MMM2021 - Graph Index for Lifelog Moment Retrieval

This is the repository of our Graph-based Indexing and Retrieval of Lifelog Data paper

There are 4 main steps

  1. Generate Scene Graph (SG) for lifelog images
  2. Embed each SG into 2 matrices
  3. Parse a query to a semantic graph
  4. Retrieval (embed semantic graph and compare with embedded SG to rank the result)

The jupyter notebook files are just for the examples on how it works and the results. The queries and the result experiments are stored in Queries_Bank folder

Generate Scene Graph

This step is totally based on the original repository of KaihuaTang. Please follow his install instruction. As the time we did this project, KaihuaTang had not released the code for generating a SG for a custom image (but now he did). Therefore we changed a little bit things in his code to make it run. Also we add the option to filter out predictions with low score.

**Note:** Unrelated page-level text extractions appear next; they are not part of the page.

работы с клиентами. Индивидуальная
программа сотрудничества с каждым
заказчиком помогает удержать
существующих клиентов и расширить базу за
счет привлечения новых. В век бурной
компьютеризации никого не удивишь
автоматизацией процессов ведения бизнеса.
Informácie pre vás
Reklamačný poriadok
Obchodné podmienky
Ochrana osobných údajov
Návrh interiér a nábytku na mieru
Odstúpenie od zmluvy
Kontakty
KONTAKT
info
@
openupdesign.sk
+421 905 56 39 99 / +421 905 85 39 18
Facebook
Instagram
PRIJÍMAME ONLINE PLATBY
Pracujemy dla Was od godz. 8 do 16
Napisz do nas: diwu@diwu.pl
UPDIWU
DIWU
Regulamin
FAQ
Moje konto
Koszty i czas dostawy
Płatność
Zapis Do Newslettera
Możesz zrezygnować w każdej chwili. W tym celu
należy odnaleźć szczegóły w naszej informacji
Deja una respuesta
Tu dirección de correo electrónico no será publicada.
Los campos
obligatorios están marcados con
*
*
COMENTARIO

There is a jupyter file to test the SGG on a custom image. You need to download the pretrain model SGDet from KaihuaTang and put it in pretrain folder. The generate_sgg_lsc.py file to generate all SG for lifelog images.

Embedding Scene Graph

This step is in Embedding-SG folder

This step processes SG detected on the 1st step (for example: get fully connected graphs, or maximum spanning tree)

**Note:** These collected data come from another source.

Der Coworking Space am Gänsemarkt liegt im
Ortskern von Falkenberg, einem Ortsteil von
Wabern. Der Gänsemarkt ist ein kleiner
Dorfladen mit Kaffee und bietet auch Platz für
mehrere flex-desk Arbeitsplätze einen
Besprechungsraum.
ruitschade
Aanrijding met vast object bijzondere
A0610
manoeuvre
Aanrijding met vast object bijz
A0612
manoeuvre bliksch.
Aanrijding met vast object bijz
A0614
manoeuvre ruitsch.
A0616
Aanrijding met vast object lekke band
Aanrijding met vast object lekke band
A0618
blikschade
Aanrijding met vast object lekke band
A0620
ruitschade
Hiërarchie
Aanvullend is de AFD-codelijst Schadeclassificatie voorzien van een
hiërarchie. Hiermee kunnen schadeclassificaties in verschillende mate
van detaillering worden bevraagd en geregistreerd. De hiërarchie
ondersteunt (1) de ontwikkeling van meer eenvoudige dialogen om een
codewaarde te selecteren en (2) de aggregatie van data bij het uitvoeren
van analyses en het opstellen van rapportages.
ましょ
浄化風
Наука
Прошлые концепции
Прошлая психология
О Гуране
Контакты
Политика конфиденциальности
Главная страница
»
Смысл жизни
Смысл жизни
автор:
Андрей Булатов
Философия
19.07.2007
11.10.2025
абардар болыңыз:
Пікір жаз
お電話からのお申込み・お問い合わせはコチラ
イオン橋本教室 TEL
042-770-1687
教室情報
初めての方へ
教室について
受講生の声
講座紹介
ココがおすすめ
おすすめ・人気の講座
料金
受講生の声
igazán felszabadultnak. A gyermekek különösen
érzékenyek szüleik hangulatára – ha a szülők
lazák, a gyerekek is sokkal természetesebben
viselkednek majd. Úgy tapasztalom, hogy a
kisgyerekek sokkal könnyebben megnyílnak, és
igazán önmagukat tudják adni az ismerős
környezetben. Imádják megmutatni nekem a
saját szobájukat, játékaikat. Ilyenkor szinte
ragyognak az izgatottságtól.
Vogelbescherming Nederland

Generate Semantic Graph From A Query

This step is in Parsing-Query folder

We used the repository of vacancy to parse the text into a graph with the help of rule-based approach.

Prior to this, we need to extract the information of date and location from the query. We utilized the funtions from MySceal system.

Retrieval

In the Retrieval folder. Note that we will use all function defined in other folders as well.

The extract_mysceal_data.py is used to extract other information of a lifelog image (date, location, concept, ...) that used in MySceal system.